Our Stories

Lisa OakleyLisa Oakley

Lisa Oakley: Fill your own prescription.

What's the most direct route to a career as a doctor? That's easy: Simply major in philosophy, minor in chemistry, and serve as president of the Outdoors Club and co-president of Wulapalooza, our annual celebration of the arts.

And in your spare time, keep rehearsing your parts as an alto and mezzo-soprano for the Willamette Singers while you're busy planning a concert tour of South Africa as vice president of the Chamber Choir.

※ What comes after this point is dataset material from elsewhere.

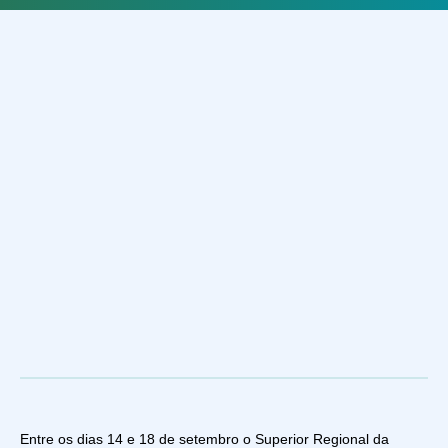
Entre os dias 14 e 18 de setembro o Superior Regional da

Lisa Oakley did all of the above, and she says Willamette opened all the doors. "If you have passion and drive, you'll end up in a leadership position at Willamette, no matter what your passion may be," says Oakley. "Willamette has so many different opportunities that sometimes it's hard to know when to dig deeper or when to let someone else lead."

So what led her to major in philosophy even though she plans on being a doctor? You can blame our Mode of Inquiry (MOI) requirements for that. All of our students have to take a broad range of courses that reflect different ways of thinking - and sometimes one class is all it takes to set students on a different path.

"If it weren't for the MOI, I never would have taken a philosophy class," says Oakley. "I was planning on majoring in biology when I got here, but I took a philosophy course as an MOI and just fell in love with it. I decided to do that as a major and take the science classes I needed to get into med school. I've been interested in medicine a long time; I'm just going about it in a different way."

Oakley intends to gain some experience in a clinic or hospital before attending medical school full time, and her long-term goal is to make a positive difference in the lives of women as an ob-gyn specialist. Willamette is the place where she narrowed her focus to the field of obstetrics and gynecology. And Willamette is the place where she felt free to pursue her goals her own way. "There is a strong sense here that women are powerful, intelligent and can accomplish anything," says Oakley. "I think that would spark anyone's career plans."